Oil rose for a sixth straight session towards $76 a barrel on Thursday, touching its highest price in a year after U.S. industry data showed a modest fall in crude stockpiles. 

Further support for crude came as the Dow Jones industrial average rose above 10,000 points for the first time in a year on Wednesday, while the dollar slumped to a fresh 14-month low against a basket of currencies. 

Traders will look to weekly jobless claims and U.S. Energy Information Administration (EIA) inventory data later in the trading session for confirmation that fuel demand? in the world's largest economy is rising. 

U.S. light, sweet crude ($75.66) for November delivery rose, after climbing as high as $75.96 earlier in electronic trading, its highest since October 2008. 

London Brent crude ($74.35) was up. 

Crude, up 1.8 percent on the year, is now in positive territory on a year-on-year basis for the first time since Oct. 10, 2008. The six straight days of gains mark its longest winning streak since July. 
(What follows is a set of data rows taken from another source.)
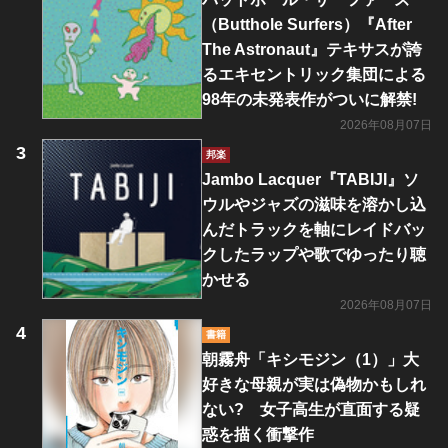
（Butthole Surfers）『After
The Astronaut』テキサスが誇
るエキセントリック集団による
98年の未発表作がついに解禁!
2026年08月07日
邦楽
Jambo Lacquer『TABIJI』ソ
ウルやジャズの滋味を溶かし込
んだトラックを軸にレイドバッ
クしたラップや歌でゆったり聴
かせる
2026年08月07日
書籍
朝霧舟「キシモジン（1）」大
好きな母親が実は偽物かもしれ
ない? 女子高生が直面する疑
惑を描く衝撃作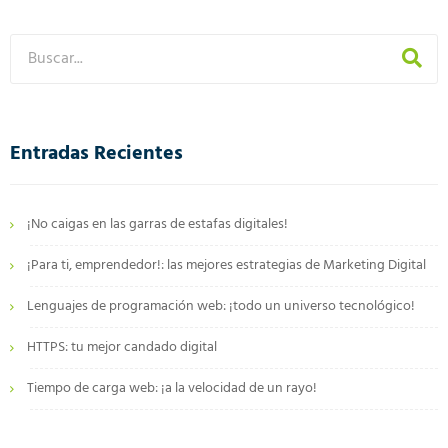
Entradas Recientes
¡No caigas en las garras de estafas digitales!
¡Para ti, emprendedor!: las mejores estrategias de Marketing Digital
Lenguajes de programación web: ¡todo un universo tecnológico!
HTTPS: tu mejor candado digital
Tiempo de carga web: ¡a la velocidad de un rayo!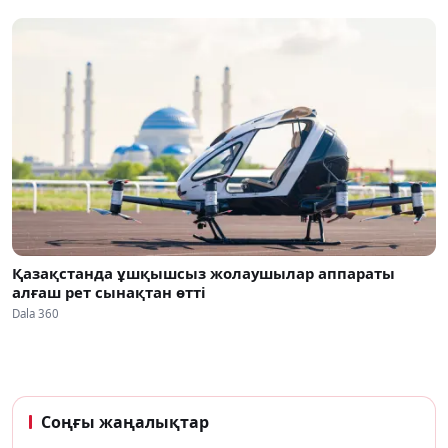
Қазақстанда ұшқышсыз жолаушылар аппараты
алғаш рет сынақтан өтті
Dala 360
Соңғы жаңалықтар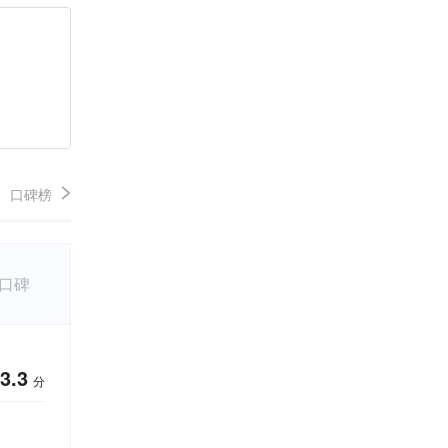
口碑榜
条口碑
3.3
分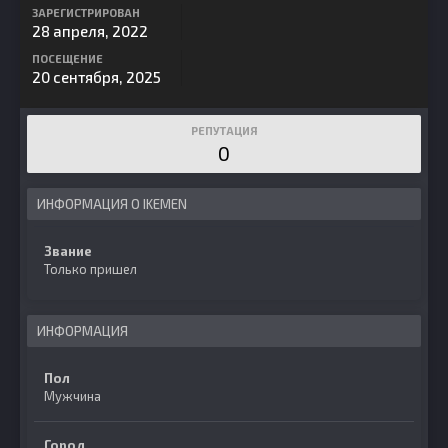
ЗАРЕГИСТРИРОВАН
28 апреля, 2022
ПОСЕЩЕНИЕ
20 сентября, 2025
РЕПУТАЦИЯ
0
ИНФОРМАЦИЯ О IKEMEN
Звание
Только пришел
ИНФОРМАЦИЯ
Пол
Мужчина
Город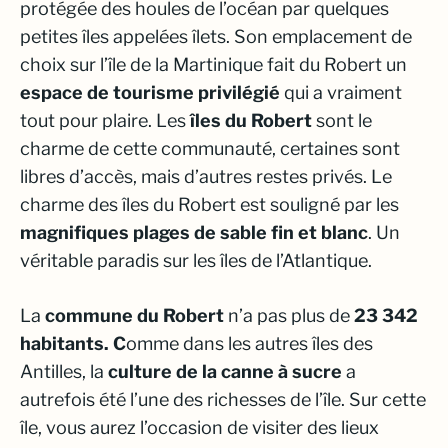
protégée des houles de l’océan par quelques
petites îles appelées îlets. Son emplacement de
choix sur l’île de la Martinique fait du Robert un
espace de tourisme privilégié
qui a vraiment
tout pour plaire. Les
îles du Robert
sont le
charme de cette communauté, certaines sont
libres d’accès, mais d’autres restes privés. Le
charme des îles du Robert est souligné par les
magnifiques plages de sable fin et blanc
. Un
véritable paradis sur les
îles de l’Atlantique
.
La
commune du Robert
n’a pas plus de
23 342
habitants. C
omme dans les autres îles des
Antilles, la
culture de la canne à sucre
a
autrefois été l’une des richesses de l’île. Sur cette
île, vous aurez l’occasion de visiter des lieux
Slumping fuel demand in the United States and other developed countries has sent crude off record highs above $147 a barrel last year. 

Poor Fundamentals  

Analysts at JBC Energy in Vienna said in a note to clients: "there is currently no fundamental reason supporting a price rise and the path back to $100 per barrel will be a long and protracted one."  
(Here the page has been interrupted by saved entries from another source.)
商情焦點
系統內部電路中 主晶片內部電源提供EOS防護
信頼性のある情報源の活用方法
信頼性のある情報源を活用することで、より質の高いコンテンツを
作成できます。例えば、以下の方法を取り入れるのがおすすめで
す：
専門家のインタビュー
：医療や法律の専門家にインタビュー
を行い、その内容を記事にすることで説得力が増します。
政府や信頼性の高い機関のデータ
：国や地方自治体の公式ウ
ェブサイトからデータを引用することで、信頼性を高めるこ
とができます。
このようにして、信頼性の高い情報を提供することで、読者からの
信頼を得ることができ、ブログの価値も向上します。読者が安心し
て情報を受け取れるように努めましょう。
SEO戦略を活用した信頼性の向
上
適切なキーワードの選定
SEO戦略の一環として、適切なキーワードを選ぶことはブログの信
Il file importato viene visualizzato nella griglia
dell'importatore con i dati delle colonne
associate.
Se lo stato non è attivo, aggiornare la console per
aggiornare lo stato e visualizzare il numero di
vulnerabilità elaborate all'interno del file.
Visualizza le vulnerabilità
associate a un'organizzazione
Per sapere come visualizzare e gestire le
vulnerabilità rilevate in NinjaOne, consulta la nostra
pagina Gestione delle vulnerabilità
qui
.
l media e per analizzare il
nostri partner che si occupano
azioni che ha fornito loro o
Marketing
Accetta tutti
"Poor oil fundamentals, including 6 million b/d of OPEC spare capacity, a massive middle distillates stock surplus and terrible refining margins will keep the upside potential in check," JBE Energy analysts wrote. 

U.S. crude stocks fell 172,000 barrels last week against expectations of a 700,000 barrel rise, according to data from the American Petroleum Institute (API) on Wednesday. 

Futures and Pre-Market  

The EIA is due to release its report at 4 pm London time. U.S. weekly jobless claims due at 1:30 pm will shed more light on the pace of economic recovery. 

A Reuter’s poll of economists forecast 525,000 new filings compared with 521,000 in the prior week.